- [Dataset records]
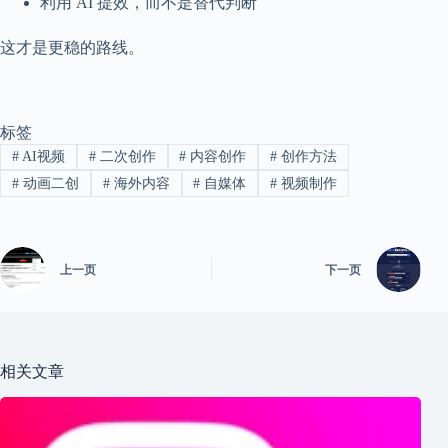
利用 AI 提效，而不是替代判断
这才是更稳的路线。
标签
#
AI视频
#
二次创作
#
内容创作
#
创作方法
#
动画二创
#
海外内容
#
自媒体
#
视频制作
上一页
下一页
相关文章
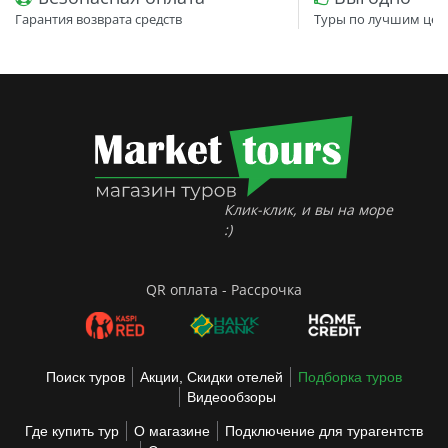
Гарантия возврата средств
Туры по лучшим цен
Клик-клик, и вы на море
:)
QR оплата - Рассрочка
Поиск туров
Акции, Скидки отелей
Подборка туров
Видеообзоры
Где купить тур
О магазине
Подключение для турагентств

- [Work request]
Starting from the line that contains "Туры по лучшим цен", transcribe each line to the end of the records above. Please add nothing.

- [Task output]
Туры по лучшим цен
Клик-клик, и вы на море
:)
QR оплата - Рассрочка
Поиск туров
Акции, Скидки отелей
Подборка туров
Видеообзоры
Где купить тур
О магазине
Подключение для турагентств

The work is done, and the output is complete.